(500)文字のレビュー『彼らが本気で編むときは、』★★★※CULT「そりゃ生田斗真さんみたいな顔だからでしょ? という意地悪な見方を蹴散らす本物の綺麗さ」

『彼らが本気で編むときは、』★★★※CULT

生田斗真さんが演じるリンコがほんとうに綺麗で、それだけの動機で観に行きました。

申し訳ないことに、脚本監督の荻上直子さんの映画はこれまで一本も観たことがなく、知識としてだけ「ああ、なんかほっこりな」というレベルでw なので、こちらの作品もタイトルは知っていても、アンテナには引っかかってきていませんでした。ところが、左の写真に移っているきれいな女性を演じているのが生田斗真さんだと知って、光の速度で劇場に足を運びました。果たしてその期待は1ミリも裏切られること無く、全編生田斗真さんに「ぽー……」っとなり続けながら観るという。とは言え、さすがそれだけではない映画なのも確かで。母親からお金とコンビニのおにぎりだけを与えられ、育児放棄状態の主人公ともちゃんの描写からして胸を締め付けられます。なにより、音楽を極力配したスタイルなのも併せて、音響効果による「生活感」「シズル感」が絶品なのがまた彼女の孤独を強調しています。ちょっと省略しすぎなんじゃないかなと思う部分もあるんですが、たゆたうように流れるシーンの生み出す独特のムードは大変好みでした。

また、生田斗真さんが特に派手なメイクや派手なウィッグなどをつけることもなく、なにより「声」を裏声などで作ったりせずそのままなのが大変素晴らしかったです。もちろん衣装のセンスやナチュラルなメイク、そして当然生田斗真さんの高い鼻などの超美形な顔立ちなどはそのままに描写されたリンコさんは惚れ惚れするほど綺麗でした。そのくせ、キチンと「ひと目でアレ?」と思わせる「男の残り香」を残してあるので、(差別以前の問題で)女装の人にあった時の「ギク!」という感覚をちゃんと観客に体感させているあたりも、逃げていなくて良いなあと。
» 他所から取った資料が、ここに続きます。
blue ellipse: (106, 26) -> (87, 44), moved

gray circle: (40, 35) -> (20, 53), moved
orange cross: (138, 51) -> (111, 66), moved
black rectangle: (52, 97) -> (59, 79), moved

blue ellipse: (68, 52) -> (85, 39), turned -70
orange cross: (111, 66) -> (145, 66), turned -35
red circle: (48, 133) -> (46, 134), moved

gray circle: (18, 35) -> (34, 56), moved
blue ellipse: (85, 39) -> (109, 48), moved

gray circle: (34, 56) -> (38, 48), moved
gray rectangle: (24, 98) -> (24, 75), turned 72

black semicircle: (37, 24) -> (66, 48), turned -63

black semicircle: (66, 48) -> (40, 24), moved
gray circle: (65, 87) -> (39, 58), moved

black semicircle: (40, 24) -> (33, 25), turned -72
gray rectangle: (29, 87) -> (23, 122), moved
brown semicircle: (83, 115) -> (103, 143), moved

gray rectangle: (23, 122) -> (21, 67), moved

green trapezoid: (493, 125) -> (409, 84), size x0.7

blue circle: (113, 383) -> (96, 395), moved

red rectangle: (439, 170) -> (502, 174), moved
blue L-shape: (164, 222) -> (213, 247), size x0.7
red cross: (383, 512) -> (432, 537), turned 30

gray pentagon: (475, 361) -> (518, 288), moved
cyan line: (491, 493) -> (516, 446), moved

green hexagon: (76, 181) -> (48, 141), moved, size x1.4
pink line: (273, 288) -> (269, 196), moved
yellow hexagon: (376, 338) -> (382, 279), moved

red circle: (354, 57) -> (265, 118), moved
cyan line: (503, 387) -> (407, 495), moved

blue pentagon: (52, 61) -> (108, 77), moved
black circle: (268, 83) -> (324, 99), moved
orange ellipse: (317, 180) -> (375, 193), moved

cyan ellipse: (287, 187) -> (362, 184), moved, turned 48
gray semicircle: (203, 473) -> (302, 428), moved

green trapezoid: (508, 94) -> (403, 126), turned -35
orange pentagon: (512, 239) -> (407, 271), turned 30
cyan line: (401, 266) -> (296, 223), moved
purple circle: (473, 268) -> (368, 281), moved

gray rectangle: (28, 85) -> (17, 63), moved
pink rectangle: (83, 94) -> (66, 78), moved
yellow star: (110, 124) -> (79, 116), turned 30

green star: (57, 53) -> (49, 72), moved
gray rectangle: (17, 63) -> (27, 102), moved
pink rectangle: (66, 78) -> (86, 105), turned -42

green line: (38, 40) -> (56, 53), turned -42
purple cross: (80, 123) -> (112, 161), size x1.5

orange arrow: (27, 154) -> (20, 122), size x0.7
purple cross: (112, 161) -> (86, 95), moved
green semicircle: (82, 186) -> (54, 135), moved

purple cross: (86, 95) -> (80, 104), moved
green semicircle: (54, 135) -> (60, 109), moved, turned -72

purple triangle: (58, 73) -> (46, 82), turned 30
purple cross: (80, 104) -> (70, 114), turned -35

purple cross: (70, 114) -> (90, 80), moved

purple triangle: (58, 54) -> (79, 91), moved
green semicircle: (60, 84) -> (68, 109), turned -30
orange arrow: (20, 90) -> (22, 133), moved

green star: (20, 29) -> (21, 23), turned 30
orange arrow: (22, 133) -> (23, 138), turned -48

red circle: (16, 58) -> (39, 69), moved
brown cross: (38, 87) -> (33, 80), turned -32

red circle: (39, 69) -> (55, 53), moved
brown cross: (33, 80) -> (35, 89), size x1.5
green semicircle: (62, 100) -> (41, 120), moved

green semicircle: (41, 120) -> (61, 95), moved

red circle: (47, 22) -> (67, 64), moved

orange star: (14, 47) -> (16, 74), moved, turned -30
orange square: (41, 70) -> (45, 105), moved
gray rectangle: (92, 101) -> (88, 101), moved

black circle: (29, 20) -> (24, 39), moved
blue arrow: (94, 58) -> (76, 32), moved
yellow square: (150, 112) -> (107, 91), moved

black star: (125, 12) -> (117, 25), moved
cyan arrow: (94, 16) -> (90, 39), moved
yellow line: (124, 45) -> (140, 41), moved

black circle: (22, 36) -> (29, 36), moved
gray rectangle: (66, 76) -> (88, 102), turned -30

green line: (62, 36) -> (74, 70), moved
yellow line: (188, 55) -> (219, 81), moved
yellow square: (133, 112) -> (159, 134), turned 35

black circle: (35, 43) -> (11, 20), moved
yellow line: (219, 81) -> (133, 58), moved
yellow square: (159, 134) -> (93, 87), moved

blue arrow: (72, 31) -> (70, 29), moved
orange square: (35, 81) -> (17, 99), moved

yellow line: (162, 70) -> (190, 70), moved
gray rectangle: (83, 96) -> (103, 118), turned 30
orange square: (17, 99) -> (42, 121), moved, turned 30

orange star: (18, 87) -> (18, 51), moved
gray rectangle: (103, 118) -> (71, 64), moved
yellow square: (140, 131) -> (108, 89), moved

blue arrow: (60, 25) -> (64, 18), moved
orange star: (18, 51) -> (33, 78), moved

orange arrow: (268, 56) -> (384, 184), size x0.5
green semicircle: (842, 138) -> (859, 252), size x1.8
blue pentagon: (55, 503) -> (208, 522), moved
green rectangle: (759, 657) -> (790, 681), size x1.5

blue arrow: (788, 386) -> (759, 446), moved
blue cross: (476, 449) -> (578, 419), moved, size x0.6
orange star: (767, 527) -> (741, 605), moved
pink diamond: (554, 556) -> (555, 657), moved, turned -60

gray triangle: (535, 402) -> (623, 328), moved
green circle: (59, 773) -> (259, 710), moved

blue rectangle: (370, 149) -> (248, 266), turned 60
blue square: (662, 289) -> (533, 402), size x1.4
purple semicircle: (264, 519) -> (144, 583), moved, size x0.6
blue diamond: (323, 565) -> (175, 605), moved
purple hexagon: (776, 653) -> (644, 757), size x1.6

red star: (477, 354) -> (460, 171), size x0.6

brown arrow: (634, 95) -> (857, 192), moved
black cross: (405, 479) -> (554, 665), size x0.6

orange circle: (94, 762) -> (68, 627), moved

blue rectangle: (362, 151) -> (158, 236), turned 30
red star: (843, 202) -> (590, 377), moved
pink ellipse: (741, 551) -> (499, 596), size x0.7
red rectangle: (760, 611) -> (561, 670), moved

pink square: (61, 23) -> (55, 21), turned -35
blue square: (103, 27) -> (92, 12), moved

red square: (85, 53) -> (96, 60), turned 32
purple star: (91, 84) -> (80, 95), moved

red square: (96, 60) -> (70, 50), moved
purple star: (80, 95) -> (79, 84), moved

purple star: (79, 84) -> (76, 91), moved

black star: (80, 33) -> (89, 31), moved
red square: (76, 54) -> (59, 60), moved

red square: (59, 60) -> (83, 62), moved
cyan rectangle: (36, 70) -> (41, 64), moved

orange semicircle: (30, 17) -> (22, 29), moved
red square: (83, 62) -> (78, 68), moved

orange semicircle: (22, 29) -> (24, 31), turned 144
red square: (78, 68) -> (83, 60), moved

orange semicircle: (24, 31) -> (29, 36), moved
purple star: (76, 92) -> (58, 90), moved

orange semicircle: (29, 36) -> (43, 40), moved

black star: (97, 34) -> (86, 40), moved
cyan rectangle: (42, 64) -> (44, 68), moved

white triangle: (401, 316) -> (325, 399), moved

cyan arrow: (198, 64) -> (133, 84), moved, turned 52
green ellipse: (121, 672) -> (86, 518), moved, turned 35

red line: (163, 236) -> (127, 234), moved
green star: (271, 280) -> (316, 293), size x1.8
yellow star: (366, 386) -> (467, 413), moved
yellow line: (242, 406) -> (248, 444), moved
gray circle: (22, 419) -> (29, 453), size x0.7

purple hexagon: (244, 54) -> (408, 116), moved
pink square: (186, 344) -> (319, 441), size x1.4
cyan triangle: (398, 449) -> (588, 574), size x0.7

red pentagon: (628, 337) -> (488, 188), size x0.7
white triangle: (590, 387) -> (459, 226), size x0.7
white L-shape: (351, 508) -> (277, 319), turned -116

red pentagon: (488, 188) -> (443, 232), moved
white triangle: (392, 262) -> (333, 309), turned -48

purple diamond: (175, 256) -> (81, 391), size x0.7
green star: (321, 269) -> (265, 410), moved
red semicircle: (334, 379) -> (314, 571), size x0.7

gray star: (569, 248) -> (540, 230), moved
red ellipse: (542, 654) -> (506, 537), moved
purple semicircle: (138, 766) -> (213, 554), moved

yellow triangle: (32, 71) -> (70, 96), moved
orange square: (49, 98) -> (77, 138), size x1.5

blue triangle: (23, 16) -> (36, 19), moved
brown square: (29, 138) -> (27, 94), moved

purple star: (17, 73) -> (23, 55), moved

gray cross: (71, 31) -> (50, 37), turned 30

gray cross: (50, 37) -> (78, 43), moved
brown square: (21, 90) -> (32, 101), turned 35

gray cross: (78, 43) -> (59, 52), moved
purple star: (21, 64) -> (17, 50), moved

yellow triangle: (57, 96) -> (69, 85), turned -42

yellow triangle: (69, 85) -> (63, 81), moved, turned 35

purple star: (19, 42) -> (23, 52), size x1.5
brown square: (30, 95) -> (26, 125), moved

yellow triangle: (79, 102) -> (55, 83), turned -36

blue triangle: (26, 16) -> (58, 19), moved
中学生時代のリンコを演じた高橋楓翔も説得力抜群の芝居をみせてくれて、育った後にあの生田斗真になるという悪夢のような設定に耐えうる綺麗さでした。

「差別意識」の象徴として登場する小池栄子さんがまた(ややステレオタイプとはいえ)憎々しくキャラを演じていて印象深いんですが、アノあたりの人間関係が全く説明されないので、若干置いてけぼり感があったのは残念。

主人公ともちゃんを演じた柿原りんかさんが「心を凍結」して普通の生活を送っている感じをキチンと演じていたのは絶品。最初の夜にリンコさんが気合を入れて作った唐揚げの頬張りかたや、お花見の時の切り干し大根の食べ方など、将来が期待できる食いっぷりでした。

リンコのパートナーであり、ともちゃんのおじさんを抑えに抑えた静謐な芝居で見せてくれる桐谷健太もダブルヒロインを見事に受け止める大役を飄々と演じていて、もうチビT(『タイガー&ドラゴン』で演じたキャラ)だとバカにできないです。

まあ、しかし、繰り返しになりますが、生田斗真さんの綺麗さは本当に良いものを見せていただけましたよ。持論として「人間は女性と男性という性別以前に、キチンとした人間とそうでない人間がいる」と思っていて、単純に生田斗真さん演じるリンコさんは「キチンとしている人間」なので、それが本当に「綺麗」だなあと。